(Saved data entries)
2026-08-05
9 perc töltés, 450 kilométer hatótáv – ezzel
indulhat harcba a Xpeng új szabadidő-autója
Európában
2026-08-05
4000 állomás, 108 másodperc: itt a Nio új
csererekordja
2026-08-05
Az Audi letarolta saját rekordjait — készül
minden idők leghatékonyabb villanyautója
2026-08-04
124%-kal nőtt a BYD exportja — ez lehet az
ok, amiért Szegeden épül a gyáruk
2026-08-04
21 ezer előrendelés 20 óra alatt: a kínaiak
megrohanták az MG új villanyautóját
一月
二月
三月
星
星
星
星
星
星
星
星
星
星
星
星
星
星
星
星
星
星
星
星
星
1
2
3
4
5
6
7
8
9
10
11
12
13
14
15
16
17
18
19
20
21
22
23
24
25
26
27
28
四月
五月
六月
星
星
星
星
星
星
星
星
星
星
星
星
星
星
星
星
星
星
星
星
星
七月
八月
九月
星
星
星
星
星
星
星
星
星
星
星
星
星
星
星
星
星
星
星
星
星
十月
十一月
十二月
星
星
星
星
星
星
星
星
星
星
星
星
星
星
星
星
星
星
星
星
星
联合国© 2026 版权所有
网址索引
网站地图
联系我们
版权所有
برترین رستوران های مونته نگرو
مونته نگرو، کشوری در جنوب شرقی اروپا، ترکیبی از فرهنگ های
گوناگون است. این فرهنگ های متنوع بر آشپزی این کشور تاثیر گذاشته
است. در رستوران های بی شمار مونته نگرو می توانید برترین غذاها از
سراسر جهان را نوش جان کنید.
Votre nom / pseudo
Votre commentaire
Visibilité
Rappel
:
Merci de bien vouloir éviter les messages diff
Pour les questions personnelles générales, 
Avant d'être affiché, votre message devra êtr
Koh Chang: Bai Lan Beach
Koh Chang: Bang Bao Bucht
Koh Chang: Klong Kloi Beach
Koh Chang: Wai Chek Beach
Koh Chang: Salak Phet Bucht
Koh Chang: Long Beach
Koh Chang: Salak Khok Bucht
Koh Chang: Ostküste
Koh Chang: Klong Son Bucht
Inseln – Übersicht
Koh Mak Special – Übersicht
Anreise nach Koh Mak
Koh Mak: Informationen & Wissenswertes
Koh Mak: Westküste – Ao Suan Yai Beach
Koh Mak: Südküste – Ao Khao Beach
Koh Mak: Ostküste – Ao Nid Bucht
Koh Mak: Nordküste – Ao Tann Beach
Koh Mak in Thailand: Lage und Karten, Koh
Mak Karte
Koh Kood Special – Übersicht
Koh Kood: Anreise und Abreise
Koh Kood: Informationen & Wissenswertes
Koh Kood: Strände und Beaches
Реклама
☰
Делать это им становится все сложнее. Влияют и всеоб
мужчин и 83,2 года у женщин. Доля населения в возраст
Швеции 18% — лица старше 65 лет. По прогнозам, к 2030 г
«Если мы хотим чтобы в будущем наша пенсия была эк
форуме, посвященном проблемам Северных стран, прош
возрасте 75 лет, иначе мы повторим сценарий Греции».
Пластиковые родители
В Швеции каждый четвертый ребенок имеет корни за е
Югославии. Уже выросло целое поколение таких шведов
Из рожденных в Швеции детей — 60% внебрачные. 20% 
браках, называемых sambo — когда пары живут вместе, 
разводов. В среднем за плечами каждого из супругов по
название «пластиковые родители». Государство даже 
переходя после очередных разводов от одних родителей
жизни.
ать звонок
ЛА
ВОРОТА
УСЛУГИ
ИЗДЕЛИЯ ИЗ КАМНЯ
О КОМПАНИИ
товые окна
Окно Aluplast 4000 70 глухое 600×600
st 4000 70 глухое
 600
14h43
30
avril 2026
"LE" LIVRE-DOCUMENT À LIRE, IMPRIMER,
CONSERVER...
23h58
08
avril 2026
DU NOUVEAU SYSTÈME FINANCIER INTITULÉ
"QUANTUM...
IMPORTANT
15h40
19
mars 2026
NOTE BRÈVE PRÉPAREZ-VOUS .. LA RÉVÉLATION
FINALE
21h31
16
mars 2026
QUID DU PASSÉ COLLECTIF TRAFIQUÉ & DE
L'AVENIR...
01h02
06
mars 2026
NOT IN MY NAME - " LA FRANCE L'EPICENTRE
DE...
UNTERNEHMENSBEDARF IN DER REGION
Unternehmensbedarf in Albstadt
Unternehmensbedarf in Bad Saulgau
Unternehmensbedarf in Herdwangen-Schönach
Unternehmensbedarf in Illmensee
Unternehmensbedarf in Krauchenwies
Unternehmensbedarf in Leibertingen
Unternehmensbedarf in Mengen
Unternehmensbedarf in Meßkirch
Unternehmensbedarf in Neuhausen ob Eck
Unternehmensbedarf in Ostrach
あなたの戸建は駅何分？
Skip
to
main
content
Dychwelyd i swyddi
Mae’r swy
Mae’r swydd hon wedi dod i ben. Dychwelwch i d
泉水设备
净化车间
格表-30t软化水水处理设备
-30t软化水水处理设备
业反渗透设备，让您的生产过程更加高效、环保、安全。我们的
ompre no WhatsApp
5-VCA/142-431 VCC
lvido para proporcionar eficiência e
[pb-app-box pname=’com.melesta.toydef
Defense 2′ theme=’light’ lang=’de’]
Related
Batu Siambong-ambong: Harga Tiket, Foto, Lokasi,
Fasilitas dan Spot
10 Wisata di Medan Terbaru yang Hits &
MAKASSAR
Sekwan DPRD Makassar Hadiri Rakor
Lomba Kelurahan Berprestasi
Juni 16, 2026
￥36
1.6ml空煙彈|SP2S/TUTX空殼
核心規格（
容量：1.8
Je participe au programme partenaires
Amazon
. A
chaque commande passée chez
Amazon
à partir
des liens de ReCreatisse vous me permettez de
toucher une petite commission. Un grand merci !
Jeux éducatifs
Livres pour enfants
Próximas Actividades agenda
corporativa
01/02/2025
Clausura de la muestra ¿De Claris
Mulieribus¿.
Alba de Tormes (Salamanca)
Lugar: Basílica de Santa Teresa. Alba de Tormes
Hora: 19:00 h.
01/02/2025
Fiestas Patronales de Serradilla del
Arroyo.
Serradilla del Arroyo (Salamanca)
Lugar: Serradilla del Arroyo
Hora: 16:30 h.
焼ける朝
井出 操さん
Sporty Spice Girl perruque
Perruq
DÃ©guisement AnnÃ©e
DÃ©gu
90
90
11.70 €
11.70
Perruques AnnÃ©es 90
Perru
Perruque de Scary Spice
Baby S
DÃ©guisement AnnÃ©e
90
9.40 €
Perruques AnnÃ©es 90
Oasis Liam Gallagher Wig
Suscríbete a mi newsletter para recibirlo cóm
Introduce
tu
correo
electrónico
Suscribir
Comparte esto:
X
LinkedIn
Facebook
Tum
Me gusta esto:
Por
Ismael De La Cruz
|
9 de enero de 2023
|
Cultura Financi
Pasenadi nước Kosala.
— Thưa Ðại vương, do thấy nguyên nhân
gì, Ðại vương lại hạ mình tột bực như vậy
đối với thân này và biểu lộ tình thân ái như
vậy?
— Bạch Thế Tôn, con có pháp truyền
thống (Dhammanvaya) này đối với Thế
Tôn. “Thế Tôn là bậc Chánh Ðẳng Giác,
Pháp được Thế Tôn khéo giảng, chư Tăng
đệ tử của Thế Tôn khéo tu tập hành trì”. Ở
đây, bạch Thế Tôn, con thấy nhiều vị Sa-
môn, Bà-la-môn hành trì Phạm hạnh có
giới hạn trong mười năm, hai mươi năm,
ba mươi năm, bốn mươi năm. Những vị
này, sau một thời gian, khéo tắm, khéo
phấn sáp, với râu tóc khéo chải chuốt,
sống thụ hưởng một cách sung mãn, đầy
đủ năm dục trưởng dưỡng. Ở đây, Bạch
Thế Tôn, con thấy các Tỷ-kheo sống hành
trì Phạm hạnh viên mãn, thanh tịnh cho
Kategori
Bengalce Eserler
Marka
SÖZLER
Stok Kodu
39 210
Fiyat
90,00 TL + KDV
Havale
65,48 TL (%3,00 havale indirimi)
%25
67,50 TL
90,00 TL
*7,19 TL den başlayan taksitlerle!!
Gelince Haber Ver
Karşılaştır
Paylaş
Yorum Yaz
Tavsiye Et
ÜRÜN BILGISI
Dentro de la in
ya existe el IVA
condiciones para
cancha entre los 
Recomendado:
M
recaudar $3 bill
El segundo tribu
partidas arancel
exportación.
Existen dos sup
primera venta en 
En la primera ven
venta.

### PROBLEM DESCRIPTION
Count the lines in the entries above where the string "Chang" shows up, and give that number only.

### RESPONSE
9